EXERCISE AIM ->
Return the lines below that contain "enfants".

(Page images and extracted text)
━━━━━━━━━━
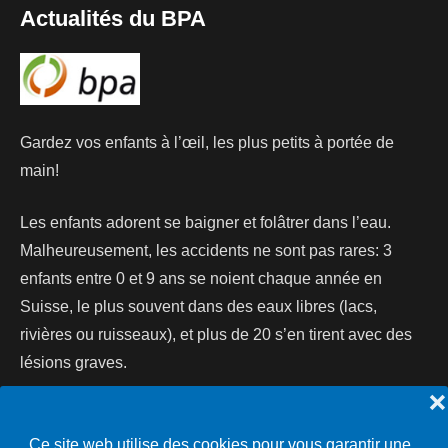
Actualités du BPA
Gardez vos enfants à l’œil, les plus petits à portée de
main!
Les enfants adorent se baigner et folâtrer dans l’eau.
Malheureusement, les accidents ne sont pas rares: 3
enfants entre 0 et 9 ans se noient chaque année en
Suisse, le plus souvent dans des eaux libres (lacs,
rivières ou ruisseaux), et plus de 20 s’en tirent avec des
lésions graves.
❌
Lire la suite...
Ce site web utilise des cookies pour vous garantir une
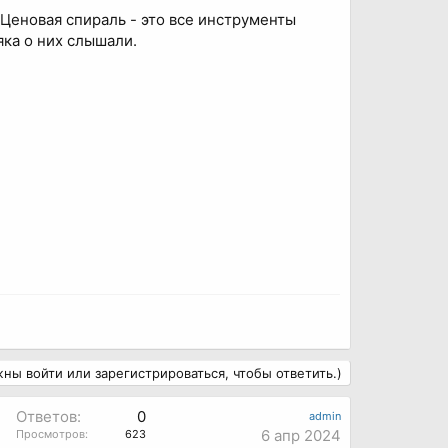
 Ценовая спираль - это все инструменты
яка о них слышали.
ны войти или зарегистрироваться, чтобы ответить.)
Ответов:
0
admin
6 апр 2024
Просмотров:
623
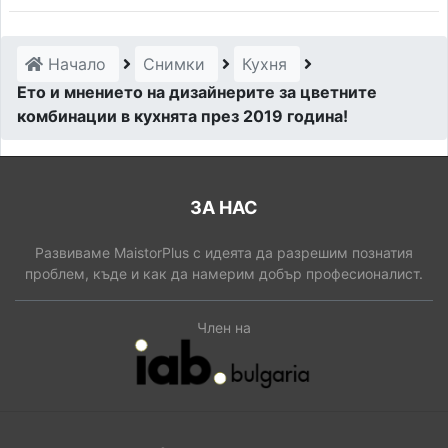
Начало
Снимки
Кухня
Ето и мнението на дизайнерите за цветните
комбинации в кухнята през 2019 година!
ЗА НАС
Развиваме MaistorPlus с идеята да разрешим познатия
проблем, къде и как да намерим добър професионалист.
Член на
━━━━━━━━━━
THE COMPLETED TASK ->
Gardez vos enfants à l’œil, les plus petits à portée de
Les enfants adorent se baigner et folâtrer dans l’eau.
enfants entre 0 et 9 ans se noient chaque année en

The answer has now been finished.